» **Data items**:

=====

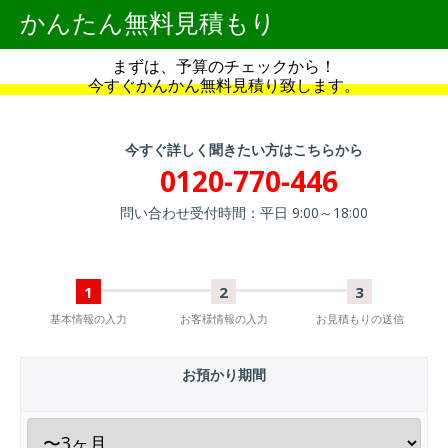
かんたん無料見積もり
まずは、予算のチェックから！
今すぐかんかん無料見積り致します。
今すぐ詳しく聞きたい方はこちらから
0120-770-446
問い合わせ受付時間：平日 9:00～18:00
1
2
3
基本情報の入力
お客様情報の入力
お見積もりの送信
お預かり期間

=====

» **Work required**:
Without the pictures, set down every entry exactly.

» **Answer**:
かんたん無料見積もり
まずは、予算のチェックから！
今すぐかんかん無料見積り致します。
今すぐ詳しく聞きたい方はこちらから
0120-770-446
問い合わせ受付時間：平日 9:00～18:00
1
2
3
基本情報の入力
お客様情報の入力
お見積もりの送信
お預かり期間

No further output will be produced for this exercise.